[How to complete this task] Line by line, set down all the data below exactly, omitting any picture.
** Opening Provided records block **
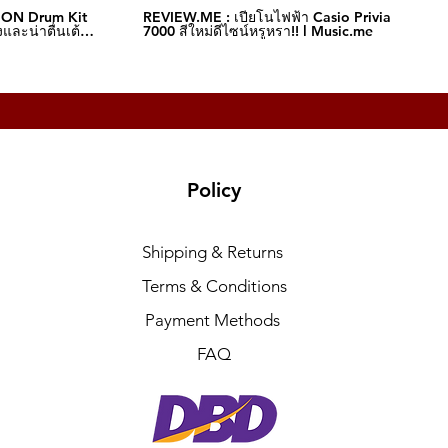
ION Drum Kit
REVIEW.ME : เปียโนไฟฟ้า Casio Privia S-
และน่าตื่นเต้น‼️
7000 สีใหม่ดีไซน์หรูหรา!! l Music.me
Policy
Shipping & Returns
Terms & Conditions
Payment Methods
FAQ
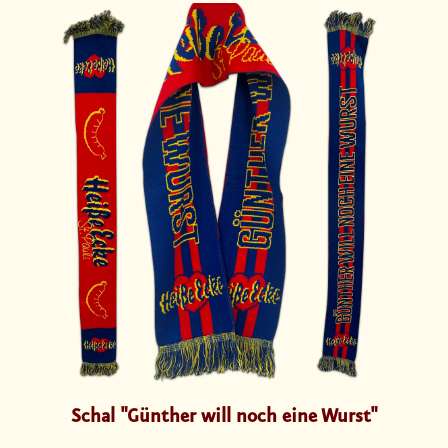
Schal "Günther will noch eine Wurst"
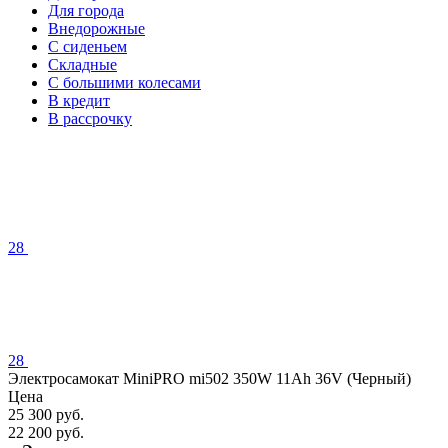
Для города
Внедорожные
С сиденьем
Складные
С большими колесами
В кредит
В рассрочку
28
28
Электросамокат MiniPRO mi502 350W 11Ah 36V (Черный)
Цена
25 300 руб.
22 200 руб.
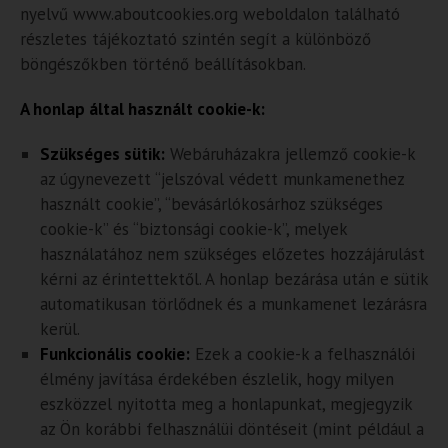
nyelvű www.aboutcookies.org weboldalon található
részletes tájékoztató szintén segít a különböző
böngészőkben történő beállításokban.
A honlap által használt cookie-k:
Szükséges sütik:
Webáruházakra jellemző cookie-k
az úgynevezett “jelszóval védett munkamenethez
használt cookie”, “bevásárlókosárhoz szükséges
cookie-k” és “biztonsági cookie-k”, melyek
használatához nem szükséges előzetes hozzájárulást
kérni az érintettektől. A honlap bezárása után e sütik
automatikusan törlődnek és a munkamenet lezárásra
kerül.
Funkcionális cookie:
Ezek a cookie-k a felhasználói
élmény javítása érdekében észlelik, hogy milyen
eszközzel nyitotta meg a honlapunkat, megjegyzik
az Ön korábbi felhasználüi döntéseit (mint például a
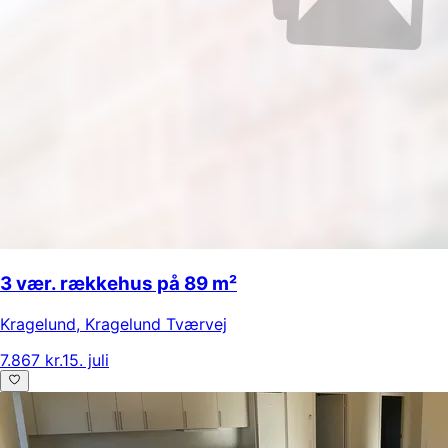
3 vær. rækkehus på 89 m²
Kragelund
,
Kragelund Tværvej
7.867 kr.
15. juli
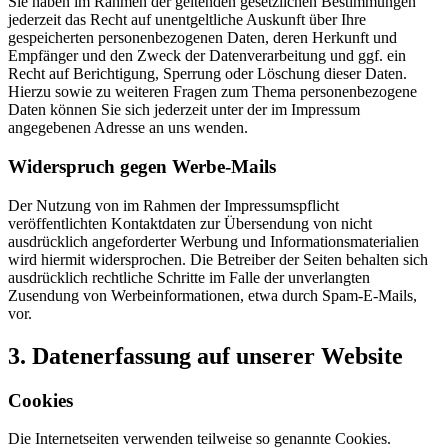
Sie haben im Rahmen der geltenden gesetzlichen Bestimmungen
jederzeit das Recht auf unentgeltliche Auskunft über Ihre
gespeicherten personenbezogenen Daten, deren Herkunft und
Empfänger und den Zweck der Datenverarbeitung und ggf. ein
Recht auf Berichtigung, Sperrung oder Löschung dieser Daten.
Hierzu sowie zu weiteren Fragen zum Thema personenbezogene
Daten können Sie sich jederzeit unter der im Impressum
angegebenen Adresse an uns wenden.
Widerspruch gegen Werbe-Mails
Der Nutzung von im Rahmen der Impressumspflicht
veröffentlichten Kontaktdaten zur Übersendung von nicht
ausdrücklich angeforderter Werbung und Informationsmaterialien
wird hiermit widersprochen. Die Betreiber der Seiten behalten sich
ausdrücklich rechtliche Schritte im Falle der unverlangten
Zusendung von Werbeinformationen, etwa durch Spam-E-Mails,
vor.
3. Datenerfassung auf unserer Website
Cookies
Die Internetseiten verwenden teilweise so genannte Cookies.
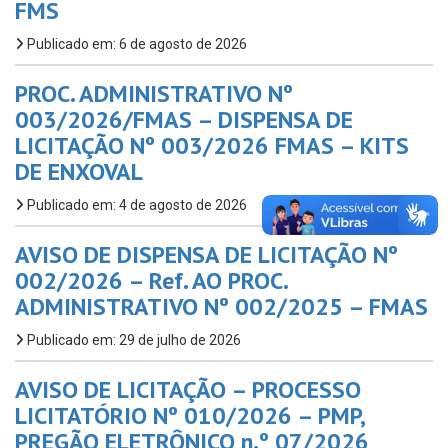
FMS
Publicado em: 6 de agosto de 2026
PROC. ADMINISTRATIVO Nº
003/2026/FMAS – DISPENSA DE
LICITAÇÃO Nº 003/2026 FMAS – KITS
DE ENXOVAL
Publicado em: 4 de agosto de 2026
AVISO DE DISPENSA DE LICITAÇÃO Nº
002/2026 – Ref. AO PROC.
ADMINISTRATIVO Nº 002/2025 – FMAS
Publicado em: 29 de julho de 2026
AVISO DE LICITAÇÃO – PROCESSO
LICITATÓRIO Nº 010/2026 – PMP,
PREGÃO ELETRÔNICO n.º 07/2026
** Closing Provided records block **
[Answer to this task]
ION Drum Kit
REVIEW.ME : เปียโนไฟฟ้า Casio Privia S-
และน่าตื่นเต้น‼️
7000 สีใหม่ดีไซน์หรูหรา!! l Music.me
Policy
Shipping & Returns
Terms & Conditions
Payment Methods
FAQ
Schal "Günther will noch eine Wurst"
Для города
Внедорожные
С сиденьем
Складные
С большими колесами
В кредит
В рассрочку
28
28
Электросамокат MiniPRO mi502 350W 11Ah 36V (Черный)
Цена
25 300 руб.
22 200 руб.
nyelvű www.aboutcookies.org weboldalon található
részletes tájékoztató szintén segít a különböző
böngészőkben történő beállításokban.
A honlap által használt cookie-k:
Szükséges sütik:
Webáruházakra jellemző cookie-k
az úgynevezett “jelszóval védett munkamenethez
használt cookie”, “bevásárlókosárhoz szükséges
cookie-k” és “biztonsági cookie-k”, melyek
használatához nem szükséges előzetes hozzájárulást
kérni az érintettektől. A honlap bezárása után e sütik
automatikusan törlődnek és a munkamenet lezárásra
kerül.
Funkcionális cookie:
Ezek a cookie-k a felhasználói
élmény javítása érdekében észlelik, hogy milyen
eszközzel nyitotta meg a honlapunkat, megjegyzik
az Ön korábbi felhasználüi döntéseit (mint például a
3 vær. rækkehus på 89 m²
Kragelund
,
Kragelund Tværvej
7.867 kr.
15. juli
Sie haben im Rahmen der geltenden gesetzlichen Bestimmungen
jederzeit das Recht auf unentgeltliche Auskunft über Ihre
gespeicherten personenbezogenen Daten, deren Herkunft und
Empfänger und den Zweck der Datenverarbeitung und ggf. ein
Recht auf Berichtigung, Sperrung oder Löschung dieser Daten.
Hierzu sowie zu weiteren Fragen zum Thema personenbezogene
Daten können Sie sich jederzeit unter der im Impressum
angegebenen Adresse an uns wenden.
Widerspruch gegen Werbe-Mails
Der Nutzung von im Rahmen der Impressumspflicht
veröffentlichten Kontaktdaten zur Übersendung von nicht
ausdrücklich angeforderter Werbung und Informationsmaterialien
wird hiermit widersprochen. Die Betreiber der Seiten behalten sich
ausdrücklich rechtliche Schritte im Falle der unverlangten
Zusendung von Werbeinformationen, etwa durch Spam-E-Mails,
vor.
3. Datenerfassung auf unserer Website
Cookies
Die Internetseiten verwenden teilweise so genannte Cookies.
FMS
Publicado em: 6 de agosto de 2026
PROC. ADMINISTRATIVO Nº
003/2026/FMAS – DISPENSA DE
LICITAÇÃO Nº 003/2026 FMAS – KITS
DE ENXOVAL
Publicado em: 4 de agosto de 2026
AVISO DE DISPENSA DE LICITAÇÃO Nº
002/2026 – Ref. AO PROC.
ADMINISTRATIVO Nº 002/2025 – FMAS
Publicado em: 29 de julho de 2026
AVISO DE LICITAÇÃO – PROCESSO
LICITATÓRIO Nº 010/2026 – PMP,
PREGÃO ELETRÔNICO n.º 07/2026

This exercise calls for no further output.